Thomas R. Dyer died peacefully in Seattle on January 21, 2026. He was 86 years old.
Born in Astoria, Oregon in 1939, Tom worked as a shipwright, machinist, rigger and painter on wooden and steel ships in his father’s shipyard while still a teenager. He would go on to spend his entire life designing, repairing, maintaining, fiddling with and enjoying boats of all kinds.
After a year at his beloved Astoria High, Tom graduated from the Choate School and then attended Stanford University, earning a BS in Mechanical Engineering; the Technical University in Delft, Holland as a Fulbright Scholar; and the Massachusetts Institute of Technology, receiving an MS in Naval Architecture and Marine Engineering. He then served four years in the Navy as an Officer-Instructor at the U.S. Naval Academy in Annapolis, where he taught marine engineering and ship stability and managed the design of a 380-foot ship model towing tank.
After Annapolis, Tom and his wife Susan Moran Dyer settled in Seattle, where they raised their three children, Kate, Joe and Ben. Tom was an active and enthusiastic member of the Seattle maritime community for over fifty years, serving as New Construction Manager at Marco Shipyard, General Manager of Foss Shipyard, President of Union Bay Shipbuilding, and as a consulting engineer and expert witness at Headway Marine. Tom was a founding member of the Seattle Marine Business Coalition (SMBC) and served on both the Port of Seattle Waterfront Development Panel and the Seattle City Planning Commission. He was a member of many maritime organizations, including the Society of Naval Architects and Marine Engineers; the Columbia River Maritime Museum; the Youth Maritime Training Association Advisory Board; and the Center for Wooden Boats.
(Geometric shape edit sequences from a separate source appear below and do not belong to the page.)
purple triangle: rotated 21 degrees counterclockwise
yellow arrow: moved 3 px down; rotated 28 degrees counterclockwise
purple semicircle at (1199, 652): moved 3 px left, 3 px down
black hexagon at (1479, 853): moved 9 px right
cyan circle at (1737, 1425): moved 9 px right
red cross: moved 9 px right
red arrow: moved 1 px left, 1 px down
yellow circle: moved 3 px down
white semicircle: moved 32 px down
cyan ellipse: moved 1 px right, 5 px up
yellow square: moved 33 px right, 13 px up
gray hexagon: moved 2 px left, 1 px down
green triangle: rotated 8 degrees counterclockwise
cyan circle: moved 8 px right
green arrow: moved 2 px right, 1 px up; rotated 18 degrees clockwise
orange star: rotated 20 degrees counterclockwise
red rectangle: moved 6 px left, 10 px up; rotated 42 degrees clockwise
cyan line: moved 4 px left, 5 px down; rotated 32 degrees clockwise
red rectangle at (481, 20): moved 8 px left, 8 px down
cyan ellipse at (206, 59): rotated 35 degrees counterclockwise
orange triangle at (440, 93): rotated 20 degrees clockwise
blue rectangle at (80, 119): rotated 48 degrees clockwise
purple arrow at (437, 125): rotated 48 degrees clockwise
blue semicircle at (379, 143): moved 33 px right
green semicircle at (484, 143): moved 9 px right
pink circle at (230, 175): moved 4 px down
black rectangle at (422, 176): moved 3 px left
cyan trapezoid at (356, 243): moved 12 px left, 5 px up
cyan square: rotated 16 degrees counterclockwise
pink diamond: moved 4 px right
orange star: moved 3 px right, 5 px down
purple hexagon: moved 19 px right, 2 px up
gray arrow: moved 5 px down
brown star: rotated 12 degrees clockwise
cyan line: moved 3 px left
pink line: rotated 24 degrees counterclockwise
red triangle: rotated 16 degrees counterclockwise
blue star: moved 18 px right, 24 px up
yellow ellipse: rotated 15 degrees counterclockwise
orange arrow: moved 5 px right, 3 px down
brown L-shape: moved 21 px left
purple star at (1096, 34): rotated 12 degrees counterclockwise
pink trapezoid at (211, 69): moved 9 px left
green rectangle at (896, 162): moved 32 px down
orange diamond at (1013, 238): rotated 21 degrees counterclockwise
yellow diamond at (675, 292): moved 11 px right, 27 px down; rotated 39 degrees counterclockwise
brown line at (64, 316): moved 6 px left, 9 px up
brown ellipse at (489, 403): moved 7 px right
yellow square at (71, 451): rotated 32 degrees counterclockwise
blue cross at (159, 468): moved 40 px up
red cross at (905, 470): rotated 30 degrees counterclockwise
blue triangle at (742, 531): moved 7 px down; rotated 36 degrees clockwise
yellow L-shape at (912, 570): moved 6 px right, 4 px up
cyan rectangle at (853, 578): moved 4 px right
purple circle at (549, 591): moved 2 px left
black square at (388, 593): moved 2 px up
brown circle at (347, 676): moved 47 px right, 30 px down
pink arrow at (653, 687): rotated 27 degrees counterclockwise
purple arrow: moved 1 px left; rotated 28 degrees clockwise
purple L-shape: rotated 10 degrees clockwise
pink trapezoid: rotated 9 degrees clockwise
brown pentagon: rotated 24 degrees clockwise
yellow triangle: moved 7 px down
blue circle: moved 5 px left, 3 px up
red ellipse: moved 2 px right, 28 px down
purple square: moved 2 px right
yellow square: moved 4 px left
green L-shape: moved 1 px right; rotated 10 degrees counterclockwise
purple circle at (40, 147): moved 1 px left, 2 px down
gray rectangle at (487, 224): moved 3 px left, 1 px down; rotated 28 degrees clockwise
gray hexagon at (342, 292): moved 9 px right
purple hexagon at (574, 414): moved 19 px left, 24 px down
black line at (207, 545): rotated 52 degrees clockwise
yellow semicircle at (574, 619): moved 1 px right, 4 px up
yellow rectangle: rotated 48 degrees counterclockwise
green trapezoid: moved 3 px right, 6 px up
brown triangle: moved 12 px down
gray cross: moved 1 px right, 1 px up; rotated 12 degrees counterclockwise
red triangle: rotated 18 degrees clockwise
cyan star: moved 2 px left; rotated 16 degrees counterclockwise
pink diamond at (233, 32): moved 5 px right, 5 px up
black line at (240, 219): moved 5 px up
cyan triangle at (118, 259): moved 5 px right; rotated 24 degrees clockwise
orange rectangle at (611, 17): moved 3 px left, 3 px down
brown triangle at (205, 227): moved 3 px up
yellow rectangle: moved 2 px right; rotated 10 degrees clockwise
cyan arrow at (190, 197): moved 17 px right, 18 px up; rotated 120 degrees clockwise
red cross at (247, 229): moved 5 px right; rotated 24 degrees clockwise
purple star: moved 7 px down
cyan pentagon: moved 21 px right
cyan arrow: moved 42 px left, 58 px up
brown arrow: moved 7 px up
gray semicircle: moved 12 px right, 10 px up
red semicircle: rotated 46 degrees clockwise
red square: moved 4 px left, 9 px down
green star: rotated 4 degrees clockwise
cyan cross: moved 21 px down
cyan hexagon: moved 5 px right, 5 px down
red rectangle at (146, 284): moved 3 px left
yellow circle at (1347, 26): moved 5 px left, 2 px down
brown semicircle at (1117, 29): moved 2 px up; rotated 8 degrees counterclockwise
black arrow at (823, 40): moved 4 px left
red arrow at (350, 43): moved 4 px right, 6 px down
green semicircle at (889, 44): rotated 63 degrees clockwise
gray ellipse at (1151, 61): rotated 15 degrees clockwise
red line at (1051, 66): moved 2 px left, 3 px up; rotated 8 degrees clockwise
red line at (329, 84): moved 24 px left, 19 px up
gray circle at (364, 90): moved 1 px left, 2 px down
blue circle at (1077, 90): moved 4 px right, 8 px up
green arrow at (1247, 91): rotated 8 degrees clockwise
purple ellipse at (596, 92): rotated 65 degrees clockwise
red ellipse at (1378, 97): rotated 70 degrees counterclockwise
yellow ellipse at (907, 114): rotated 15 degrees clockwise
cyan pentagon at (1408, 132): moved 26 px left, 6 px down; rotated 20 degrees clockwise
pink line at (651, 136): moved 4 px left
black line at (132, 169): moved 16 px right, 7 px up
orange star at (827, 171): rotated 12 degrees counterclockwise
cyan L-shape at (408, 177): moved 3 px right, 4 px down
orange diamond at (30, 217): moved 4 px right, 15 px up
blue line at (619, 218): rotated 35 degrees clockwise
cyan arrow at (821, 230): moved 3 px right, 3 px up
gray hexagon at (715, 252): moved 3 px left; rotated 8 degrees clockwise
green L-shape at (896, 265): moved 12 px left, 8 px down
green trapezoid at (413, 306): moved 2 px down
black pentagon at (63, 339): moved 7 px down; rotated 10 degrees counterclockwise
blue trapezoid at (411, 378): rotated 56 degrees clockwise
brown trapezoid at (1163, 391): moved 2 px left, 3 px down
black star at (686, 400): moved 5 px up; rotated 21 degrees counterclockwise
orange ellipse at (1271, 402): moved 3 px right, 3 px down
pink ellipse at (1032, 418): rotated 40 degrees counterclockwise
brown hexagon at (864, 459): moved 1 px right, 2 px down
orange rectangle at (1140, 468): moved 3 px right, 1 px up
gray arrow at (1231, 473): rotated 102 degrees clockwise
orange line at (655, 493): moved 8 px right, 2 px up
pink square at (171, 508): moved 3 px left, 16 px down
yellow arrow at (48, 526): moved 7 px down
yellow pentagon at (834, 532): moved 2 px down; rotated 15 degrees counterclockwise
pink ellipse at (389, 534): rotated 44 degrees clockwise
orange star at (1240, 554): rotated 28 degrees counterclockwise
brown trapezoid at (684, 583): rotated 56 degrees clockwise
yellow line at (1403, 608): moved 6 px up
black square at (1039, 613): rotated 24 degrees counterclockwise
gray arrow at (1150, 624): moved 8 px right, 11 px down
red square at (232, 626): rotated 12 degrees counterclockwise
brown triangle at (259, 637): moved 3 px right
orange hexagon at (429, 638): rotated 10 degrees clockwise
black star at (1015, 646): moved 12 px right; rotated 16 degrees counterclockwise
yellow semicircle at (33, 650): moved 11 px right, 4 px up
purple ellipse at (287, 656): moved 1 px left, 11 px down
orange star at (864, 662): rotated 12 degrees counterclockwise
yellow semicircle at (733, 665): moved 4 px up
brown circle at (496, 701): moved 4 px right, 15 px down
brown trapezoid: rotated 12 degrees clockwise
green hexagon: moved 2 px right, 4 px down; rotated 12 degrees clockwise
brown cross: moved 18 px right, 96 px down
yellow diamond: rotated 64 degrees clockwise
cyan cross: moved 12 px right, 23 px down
In 1987, after an amicable split from Susan, Tom married Lise Kenworthy, a fellow member of the SMBC Board. After Lise’s death in 2013, he had the great good fortune to reconnect with (and later marry) Sallie Reynolds, an engineering and sales manager with whom he had worked at Foss Shipyard. Tom and Sallie enjoyed over a decade of wonderful years together, often keeping track of local boats from the deck at their Shilshole home.
Tom was predeceased by Lise, and by his son Joe in 2016. He is survived by Sallie; his children Kate Dyer and her wife Ellen Fey of San Francisco and Ben Dyer and his wife Heather Healy Dyer, of Seaview, Washington; his stepson Samuel Adatto and his wife Roberta Giubilini of Seattle; his grandson Ben Dyer, a student at Northeastern University in Boston; and many longstanding and devoted friends who will miss his ready laugh, his easy friendship and his long and winding – but always interesting – stories.
Tom always said he wanted to end his days as “an old fart on the waterfront.” Well, congratulations Tom, Dad, Grandpa – you made it.
Donations to the Columbia River Maritime Museum, in honor of Tom, would be most welcome.